Keywords: Coronary artery bypass, Etomidate, Midazolam, Propofol
Introduction
Coronary artery disease represents the foremost cause of mortality within the spectrum of cardiovascular disease across all age groups.1 The mortality rate attributable to cardiovascular disease is notably high in Iran, where out of every 700 to 800 daily deaths, 317 are ascribed to this group of diseases.2 Conventional treatments often lack efficacy in terms of improving the quality of life for patients with coronary artery disease.3 In response, coronary artery bypass grafting surgery (CABG) is considered a pivotal approach. The primary objective of this surgical procedure is to extend life expectancy while mitigating chest pain symptoms.4 Nevertheless, a considerable proportion of CABG candidates present with underlying diseases and widespread atherosclerosis, rendering them susceptible to vascular complications and hemodynamic disorders.5
Hemodynamic instability during the anesthesia phase carries adverse implications for systemic blood circulation and tissue oxygenation, particularly for vital organs such as the brain, kidneys, and liver.6 Post-CABG complications stemming from hemodynamic instability are considerable. Long-term outcomes reveal an association between increased pulse pressure during CABG and diminished patient survival. Moreover, an increase of 20 mm Hg in blood pressure is linked to a 50% elevation in the risk of developing renal insufficiency.7,8 Consequently, during CABG, a fundamental objective is to minimize sympathetic responses to stimuli, including laryngoscopy, intubation, skin incision, and sternotomy, and to achieve a delicate equilibrium between the resultant hemodynamic fluctuations throughout the procedure. This equilibrium is pivotal for maintaining optimal myocardial oxygen supply and demand.9
Furthermore, given that anesthetic agents invariably induce specific hemodynamic changes, there is a perpetual endeavor to employ drugs for anesthesia induction and maintenance that minimize patient complications and induce the fewest cardiovascular and hemodynamic perturbations.10 Two well-recognized anesthetic agents, propofol and etomidate, are routinely used for anesthesia induction in cardiac surgery, and each is characterized by distinct clinical attributes.11 Still, these agents are not without their share of side effects.12–14 Another frequently administered drug is midazolam, which is suitable for both anesthesia induction and maintenance. The impact of midazolam on the cardiovascular system, encompassing blood pressure, heart rate (HR), and cardiac output, is minimal, while it exerts limited influence on coronary artery flow, reduces myocardial oxygen consumption, and preserves myocardial contractility, making it an appropriate choice for anesthesia induction in patients with cardiovascular disease.15,16 Furthermore, its side effects are relatively modest.17
Considering the paramount significance of hemodynamic fluctuations during CABG and their profound ramifications for postoperative outcomes, the present study was formulated to investigate and compare the hemodynamic effects of 3 drugs, namely propofol, etomidate, and midazolam, during CABG. The primary goal of the study was to generate valuable data that could contribute to improved anesthesia techniques and ultimately minimize complication rates in this surgical setting.
Methods
This double-blind, randomized clinical trial was conducted at Farshchian Heart Hospital in the Iranian city of Hamedan in 2022. The target population was composed of individuals eligible for CABG at this hospital. The requisite sample size was determined to be a minimum of 30 participants in each group based on mean arterial blood pressure (MABP), totaling 90 individuals, based on the findings of prior research.18 This determination was made while maintaining a type I error of 0.05 and a test power of 80% via the utilization of Stata 11 software. Thirty participants were randomly allocated to each of the 3 groups (Figure 1).
Figure 1.
The image presents the flowchart of patient enrollment in the 3 groups.
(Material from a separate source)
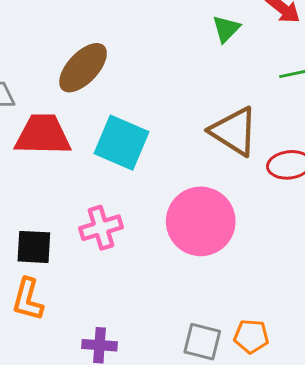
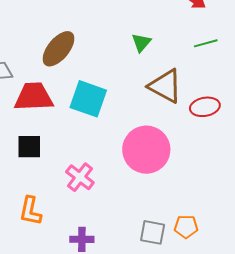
green triangle: (226, 29) -> (141, 43), moved
pink cross: (101, 228) -> (80, 177), moved, turned -32
black square: (34, 247) -> (29, 147), moved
Inclusion criteria encompassed individuals aged between 40 and 70 years, classified under the American Society of Anesthesiologists classes II and III, and identified as suitable candidates for CABG. Patients were excluded if they had diabetes, required emergency surgery, had known hypersensitivity to anesthetic agents, or declined to provide informed consent for participation in the study.
This study was conducted with the formal approval of the Ethics Committee of the Research Deputy at Hamadan University of Medical Science (codes: IR.UMSHA. REC.1400.072 and IRCT20120215009014N391). Before the study commenced, written informed consent was obtained from all the participants. They were assured that the drugs used were well-established, with minimal side effects, as documented in established reference textbooks. The patients also received reassurances that their personal information would remain confidential, and their data would be used solely for statistical purposes. Participation in the study was voluntary, and refusal to participate did not result in any disturbance to the patient’s care.
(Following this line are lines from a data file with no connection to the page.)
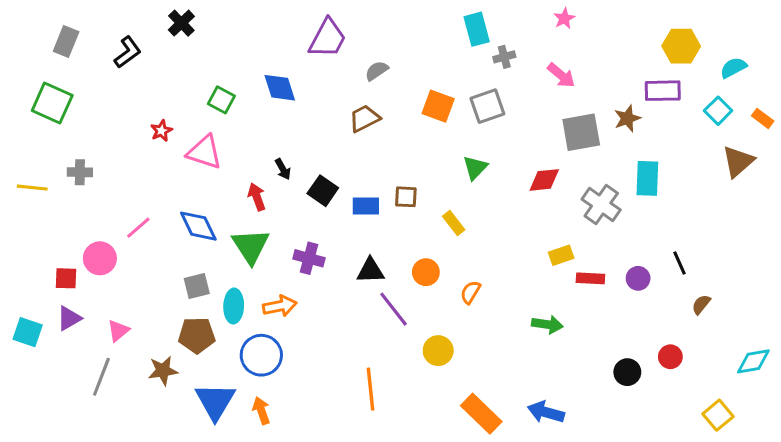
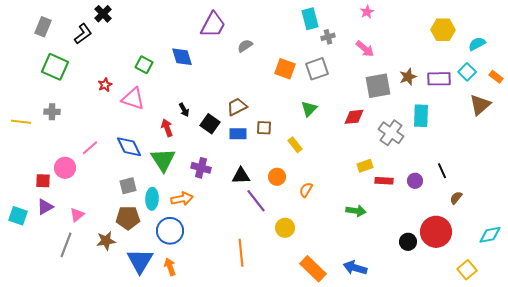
black cross: (181, 23) -> (103, 14), moved
purple rectangle: (663, 91) -> (439, 79), moved
green square: (52, 103) -> (55, 67), moved
brown trapezoid: (364, 118) -> (237, 107), moved
red circle: (670, 357) -> (436, 232), size x2.0

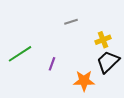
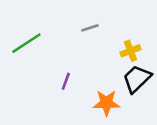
green line: (20, 54) -> (26, 43), moved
The researcher filled out a checklist, which included sex, age, body mass index, ejection fraction, MABP, systolic blood pressure (SBP), diastolic blood pressure (DBP), and HR.
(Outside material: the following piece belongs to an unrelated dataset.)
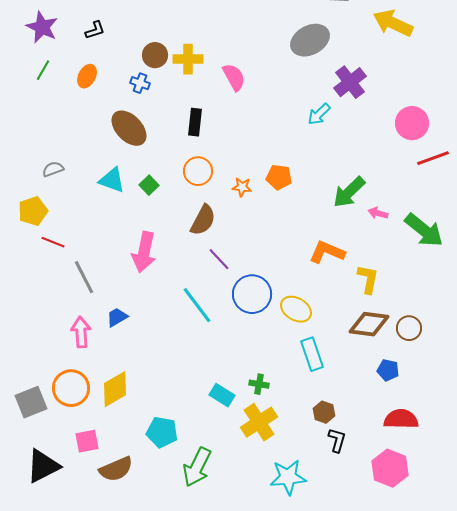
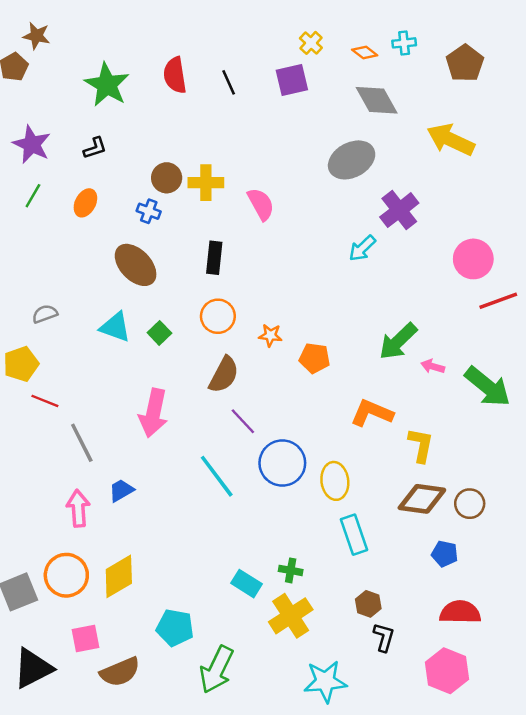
orange pentagon: (279, 177) -> (315, 358), moved
yellow ellipse: (296, 309) -> (335, 481), turned 52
The participants were randomly assigned to 1 of the 3 groups through computerized sequence generation, ensuring a double-blind study design. In view of the structural similarities among the 3 drugs, the participants remained unaware of the specific drug administered. Furthermore, the medications were prepared by personnel not directly involved in the study, following the appropriate dosage guidelines. These prepared medications were then supplied to the anesthesiologist, ensuring adherence to the intended treatment protocol while maintaining blinding within the study. The randomization process was conducted by an individual external to the study. Consequently, those responsible for data collection and subsequent analyses were double-blinded to this allocation process.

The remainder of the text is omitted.